How MRI & CT Predict Flap Failure After Head & Neck Reconstructive Cancer Surgery
Photo: Michigan Medicine
When a patient with head and neck cancer has surgery to remove it, they often need reconstructive surgery in the form of a “free flap”, which is skin and tissue taken from a different part of the body and connected to the blood vessels of the wound in need of repair.
This free flap method, called microvascular reconstruction, carries around a 10-40% risk of wound complications, with 10% of cases requiring another surgery. A Michigan Medicine study finds that early postoperative CT scans and MRIs can help predict whether a flap will fail, which could allow surgeons to intervene earlier. The results are published in the American Journal of Neuroradiology.
“All patients who have this procedure can be investigated with non-invasive post-operative CT or MRI perfusion, and these two methods show a lot of promise as accurate biomarkers of predicting free flap viability,” said Ashok Srinivasan, M.D., FACR, senior author of the paper and neuroradiologist at University of Michigan Health.
“By seeing how much blood is flowing in and out of the tissue, we may be able to predict if the flap will succeed and if the patient can be discharged earlier, or it may be able to tell us sooner that surgical intervention is needed to repair the flap. Radiologists have used CT and MRI perfusion with contrast to look at blood perfusion in brain imaging for a stroke or tumor, but no studies have used them to look at free flaps early after a procedure.”
The U-M Head and Neck Oncology Program performs approximately 300 free flaps a year, with each of these patients staying approximately one week in the hospital after surgery. The ability to predict which patients are safe for an earlier discharge would have significant and immediate cost savings, says Matthew Spector, M.D., co-author of the paper and otolaryngologist at U-M Health.
Currently, most surgeons use ultrasound to assess viability for free flap reconstruction with techniques known as doppler and skin paddle. Those methods often are unable to evaluate deeper aspects of the flap, or air and blood products cause interference in visualization, which affects how well clinicians can analyze a flap’s viability, says Srinivasan, who is also a clinical professor of radiology at U-M Medical School.
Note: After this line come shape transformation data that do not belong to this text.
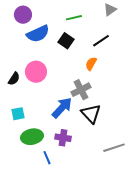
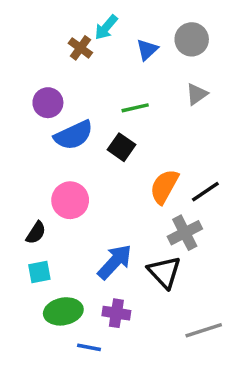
black line: (101, 41) -> (205, 192), moved
orange semicircle: (91, 64) -> (164, 187), size x1.5
black semicircle: (14, 79) -> (36, 233), moved
gray cross: (81, 90) -> (185, 233), moved
blue line: (47, 158) -> (89, 347), turned -56

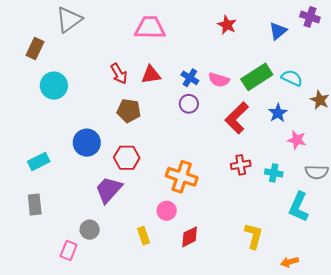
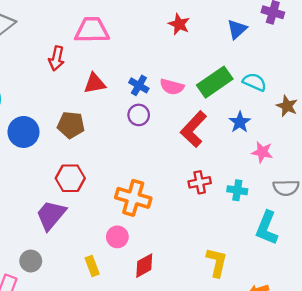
red arrow: (119, 74) -> (56, 58), moved, turned 45
blue circle: (87, 143) -> (24, 132), moved

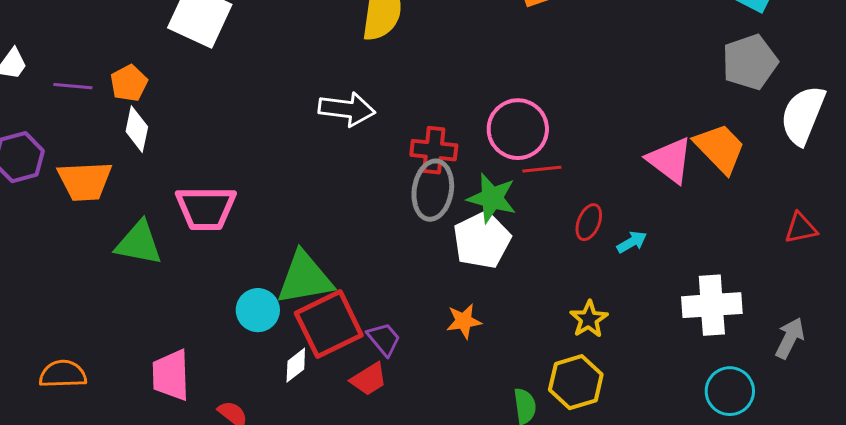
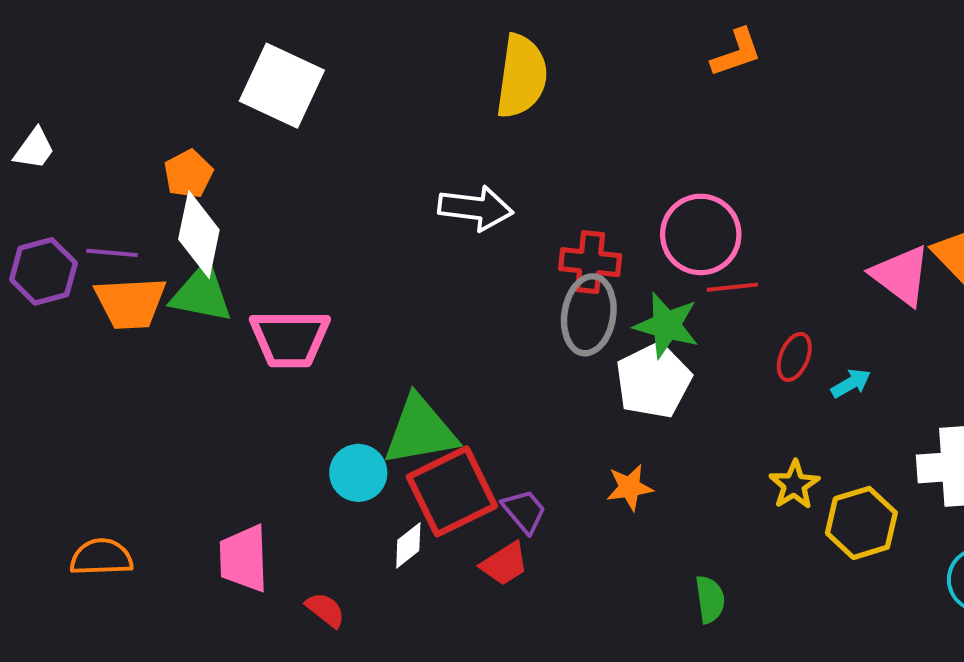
purple line: (73, 86) -> (112, 253), moved
white diamond: (137, 129) -> (199, 234), size x1.4
green triangle: (139, 243) -> (202, 294), moved
yellow hexagon: (576, 382) -> (861, 523), moved

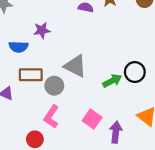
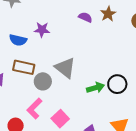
pink square: (92, 119) -> (60, 119), moved

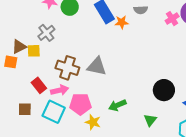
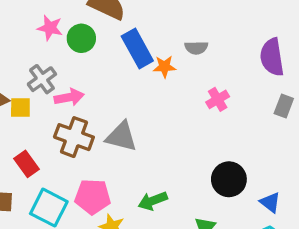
pink cross: (172, 19) -> (218, 99), moved
pink arrow: (60, 90) -> (69, 97), moved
The team of researchers analyzed 19 patients who had successful free flap reconstruction, as well as five who had wound failure, at U-M Health between January 2016 to mid-2018. They found that both CT and MRI perfusion techniques showed significant differences between the two patient groups.
Researchers were not able to compare the two methods to ultrasound techniques or each other due to the small sample size. They hope to accomplish those comparisons through a larger future trial.
“This pilot research shows us that these models work, as all areas of the flap can be assessed using CT and MRI, unlike doppler and skin paddle where some areas may be blind to evaluation,” said Yoshiaki Ota, M.D., lead author of the paper and a neuroradiology fellow at University of Michigan Health. “We know that using CT and MRI could help shorten a patient’s hospital stay or avoid a prolonged hospitalization, and now we need to look further at which is more effective and cost-effective.”